University president Sir Emyr Jones Parry, the UK's former ambassador to the United Nations, has sent a confidential document to senior officials explaining the "language requirements for the post of vice-chancellor".
In it Sir Emyr writes that the selection committee looking at appointing a new vice-chancellor has given full consideration to the university's bilingual skills strategy.
"The selection committee is of the view that now making Welsh speaking essential for the post would narrow the field excessively when the requirement is to recruit an outstanding individual who can address tomorrow's challenges, " he said.
"The language requirements for the post (and that of any deputy vice-chancellor) need to be considered in the context of the capacity of the senior management team of the university who must have, and do have, full capacity to be able to deal and communicate fluently and effectively in both Welsh and English."
Sir Emyr said the new vice-chancellor should "be sympathetic to and comfortable with" working in a bilingual environment, and a non-Welsh speaker should learn the language to a modest standard before starting work.
He said he had also met the Welsh Language Board to discuss the linguistic requirements of the post.
But the chair of the pressure group the Welsh Language Society, Menna Machreth, said she strongly opposed the move, adding the university was not "respecting" its Welsh language scheme.
She said: "Bangor University set a precedent and Aberystwyth University is following suit, and this is a dangerous precedent.

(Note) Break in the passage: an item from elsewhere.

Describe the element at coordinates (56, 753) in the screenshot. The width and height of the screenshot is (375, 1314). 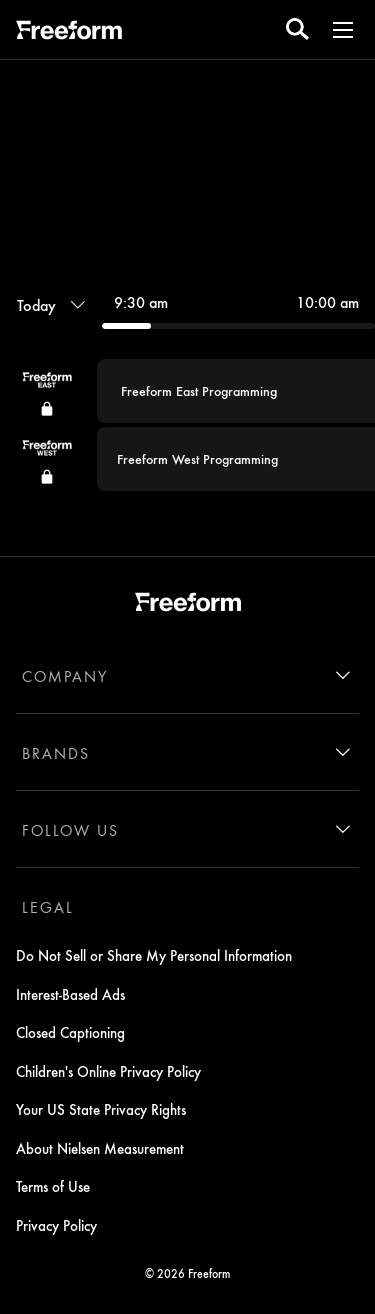
I see `BRANDS [brands]` at that location.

"Communicating through the medium of Welsh is crucial in this area and Aberystwyth is not fulfilling its duty to the local community or the university.
"The right person for the job is the person who can lead the university and ensure the university contributes to Wales and the local community."
The Welsh language students union, Undeb Myfyrwyr Cymraeg Aberystwyth (UMCA), accused the university of breaking its bilingual policy.
President Rhiannon Wade said: "The university should stick to its bilingual policy. It's been traditional for the vice-chancellor at Aberystwyth to be a Welsh speaker and this should not change.
"The university's council claims it doesn't want to restrict the field, but how do they know that there's not the talent in Wales to do the job?"
An Aberystwyth University spokesman said: "Aberystwyth University fully recognises its responsibility to the Welsh language and to Welsh culture and will maintain that responsibility. The process will unfold as it is approved by the (university) council."